It's worth making a good person great. Not a bad person good.

One of the best lessons I learned as a manager came when I was working for Nick Lazaridis at AMD. I’ve shared this tidbit with pretty much every manager I’ve managed since, and I hope Nick doesn’t mind me sharing his wisdom here.
The line is: “It’s worth the time to make a good person great, but not worth the time to make a bad person good.”
When Nick shared this with me, my initial reaction was shock. Isn’t it the job of managers to make their team the best they can be?
The answer is yes - but the issue is that some people are simply in the wrong role for their skill set. That’s why so much of effective leadership training and team development training is about placing people where their natural abilities can shine, rather than forcing them into roles where they’ll always struggle.
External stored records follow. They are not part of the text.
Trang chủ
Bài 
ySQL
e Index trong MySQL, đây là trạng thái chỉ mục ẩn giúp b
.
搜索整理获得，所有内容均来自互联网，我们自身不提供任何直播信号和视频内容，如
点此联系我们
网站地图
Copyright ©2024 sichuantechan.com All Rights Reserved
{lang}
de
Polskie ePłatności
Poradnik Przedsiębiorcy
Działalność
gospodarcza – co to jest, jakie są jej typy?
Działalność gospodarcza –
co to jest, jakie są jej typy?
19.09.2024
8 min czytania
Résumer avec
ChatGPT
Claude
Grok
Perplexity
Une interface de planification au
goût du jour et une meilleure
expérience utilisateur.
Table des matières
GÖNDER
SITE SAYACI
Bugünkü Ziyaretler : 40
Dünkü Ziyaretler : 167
By taking the time to move poor performers from the “bad” to “good” column, you’re often increasing their ability to perform in a role where their ceiling is limited, if the improvements even stick at all. Employees struggling in the wrong role may improve with maximum effort, but the moment that effort slips, performance drops again.
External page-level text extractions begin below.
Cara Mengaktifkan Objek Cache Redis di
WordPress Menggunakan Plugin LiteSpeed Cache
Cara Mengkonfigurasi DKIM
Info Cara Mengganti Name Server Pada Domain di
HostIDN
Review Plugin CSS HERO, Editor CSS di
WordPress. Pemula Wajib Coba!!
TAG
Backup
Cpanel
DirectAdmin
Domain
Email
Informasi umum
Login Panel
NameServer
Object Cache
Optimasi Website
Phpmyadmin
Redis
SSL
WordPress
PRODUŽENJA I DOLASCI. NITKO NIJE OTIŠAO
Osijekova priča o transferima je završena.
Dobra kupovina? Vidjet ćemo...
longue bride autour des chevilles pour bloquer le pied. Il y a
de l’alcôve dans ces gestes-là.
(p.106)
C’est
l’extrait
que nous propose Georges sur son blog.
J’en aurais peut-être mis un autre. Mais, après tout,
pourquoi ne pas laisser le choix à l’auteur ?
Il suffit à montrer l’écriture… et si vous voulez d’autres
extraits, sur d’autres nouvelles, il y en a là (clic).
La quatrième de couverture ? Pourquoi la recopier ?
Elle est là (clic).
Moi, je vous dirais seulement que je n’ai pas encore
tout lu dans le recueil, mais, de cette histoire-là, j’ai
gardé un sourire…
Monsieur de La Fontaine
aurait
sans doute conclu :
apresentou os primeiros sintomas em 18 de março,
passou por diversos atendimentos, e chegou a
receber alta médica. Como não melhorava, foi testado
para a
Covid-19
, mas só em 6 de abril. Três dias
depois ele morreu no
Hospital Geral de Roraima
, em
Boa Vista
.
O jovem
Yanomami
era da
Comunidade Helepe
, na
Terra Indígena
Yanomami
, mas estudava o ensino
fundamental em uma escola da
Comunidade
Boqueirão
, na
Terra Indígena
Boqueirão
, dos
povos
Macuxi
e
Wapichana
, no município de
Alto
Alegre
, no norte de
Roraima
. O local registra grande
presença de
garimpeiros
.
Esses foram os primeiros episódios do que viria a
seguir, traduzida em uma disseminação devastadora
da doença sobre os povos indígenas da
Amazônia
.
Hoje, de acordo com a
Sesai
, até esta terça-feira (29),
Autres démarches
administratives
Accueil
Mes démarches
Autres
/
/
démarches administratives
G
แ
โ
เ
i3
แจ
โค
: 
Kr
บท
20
If they were naturally “good” in a role, that same investment of time could make them “great” - driving their careers forward and creating stronger teams. This is why team building isn’t about pushing everyone in the same direction, but about aligning strengths so each person contributes where they can have the biggest impact.
So instead of spending all your energy trying to max someone out at “good,” invest in finding them a role where their baseline strengths already fit well. Encourage them to focus on moving from “good” to “great.” Much better to run fast with the wind at your back than to gain little ground running full force against it. This principle also applies in our leadership escape room training: when teams experience the immersive challenge of an escape room Singapore setting, they quickly learn that success comes from leaning into each profile’s natural strengths, not forcing someone into the wrong role.
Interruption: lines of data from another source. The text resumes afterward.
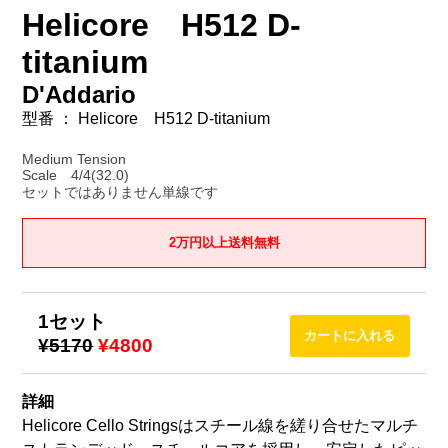
Helicore H512 D-
titanium
D'Addario
型番 ： Helicore H512 D-titanium
Medium Tension
Scale 4/4(32.0)
セットではありません単線です
2万円以上送料無料
1セット
¥5170
¥4800
詳細
Helicore Cello Stringsはスチール線を縒り合せたマルチ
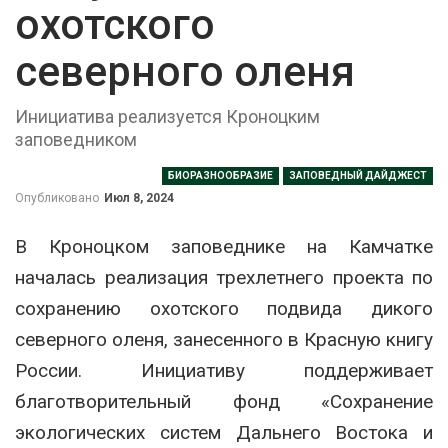
охотского
северного оленя
Инициатива реализуется Кроноцким
заповедником
БИОРАЗНООБРАЗИЕ
ЗАПОВЕДНЫЙ ДАЙДЖЕСТ
Опубликовано
Июл 8, 2024
В Кроноцком заповеднике на Камчатке
началась реализация трехлетнего проекта по
сохранению охотского подвида дикого
северного оленя, занесенного в Красную книгу
России. Инициативу поддерживает
благотворительный фонд «Сохранение
экологических систем Дальнего Востока и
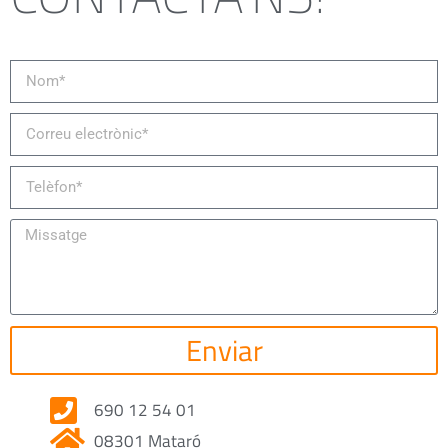
Enviar
690 12 54 01
08301 Mataró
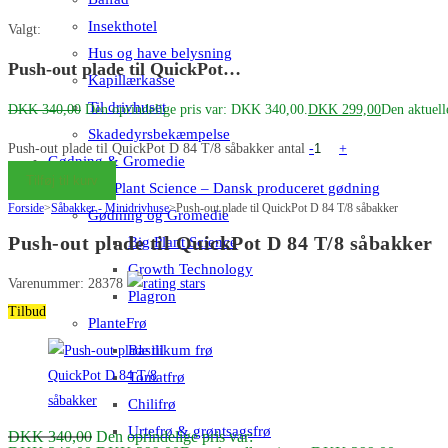
Insekthotel
Valgt:
Hus og have belysning
Push-out plade til QuickPot…
Kapillærkasse
Til drivhuset
DKK
340,00
Den oprindelige pris var: DKK 340,00.
DKK
299,00
Den aktuell
Skadedyrsbekæmpelse
Push-out plade til QuickPot D 84 T/8 såbakker antal
-
+
Gødning & Gromedie
Tilføj til kurv
Big Plant Science – Dansk produceret gødning
Forside
>
Såbakker - Minidrivhuse
>
Push-out plade til QuickPot D 84 T/8 såbakker
Gødning og Gromedie
Push-out plade til QuickPot D 84 T/8 såbakker
Big Plant Science
Growth Technology
Varenummer: 28378
Plagron
Tilbud
PlanteFrø
Basilikum frø
Tomatfrø
Chilifrø
Urtefrø & grøntsagsfrø
DKK
340,00
Den oprindelige pris var:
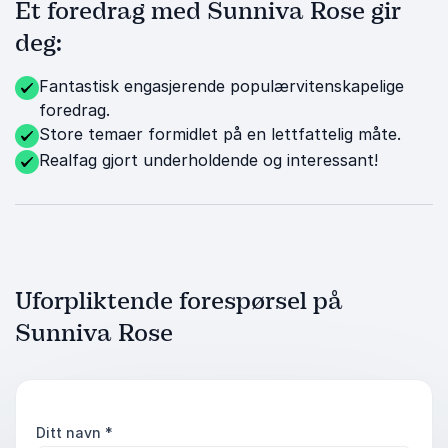
Et foredrag med Sunniva Rose gir
deg:
Fantastisk engasjerende populærvitenskapelige
foredrag.
Store temaer formidlet på en lettfattelig måte.
Realfag gjort underholdende og interessant!
Uforpliktende forespørsel på
Sunniva Rose
Ditt navn
*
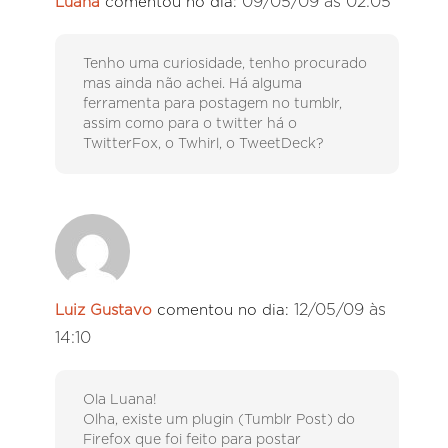
09/05/09 às 02:05
Luana
comentou no dia:
Tenho uma curiosidade, tenho procurado
mas ainda não achei. Há alguma
ferramenta para postagem no tumblr,
assim como para o twitter há o
TwitterFox, o Twhirl, o TweetDeck?
12/05/09 às
Luiz Gustavo
comentou no dia:
14:10
Ola Luana!
Olha, existe um plugin (Tumblr Post) do
Firefox que foi feito para postar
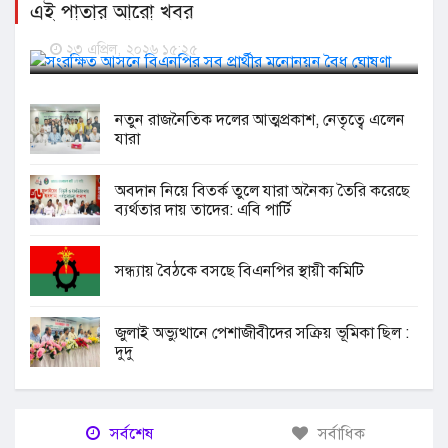
এই পাতার আরো খবর
সংরক্ষিত আসনে বিএনপির সব প্রার্থীর মনোনয়ন বৈধ ঘোষণা
২৩ এপ্রিল, ২০২৬ ১৫:২৫
নতুন রাজনৈতিক দলের আত্মপ্রকাশ, নেতৃত্বে এলেন
যারা
অবদান নিয়ে বিতর্ক তুলে যারা অনৈক্য তৈরি করেছে
ব্যর্থতার দায় তাদের: এবি পার্টি
সন্ধ্যায় বৈঠকে বসছে বিএনপির স্থায়ী কমিটি
জুলাই অভ্যুত্থানে পেশাজীবীদের সক্রিয় ভূমিকা ছিল :
দুদু
সর্বশেষ
সর্বাধিক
This is a valuable lesson for individuals, too. Later in my career, I found myself in an assignment where things just didn’t click, and I could recognize I was a poor fit for the task. I was “bad,” fighting to reach “good.” I discussed this with the team, swapped assignments, and moved on to new tasks that let me grow from “good” to “great.”
Sometimes, the lessons that sound the harshest are actually filled with the most compassion. True leadership training Singapore programs - whether in the classroom, the office, or in an escape room training environment - are about helping people discover where they can thrive, and then giving them the chance to grow from there.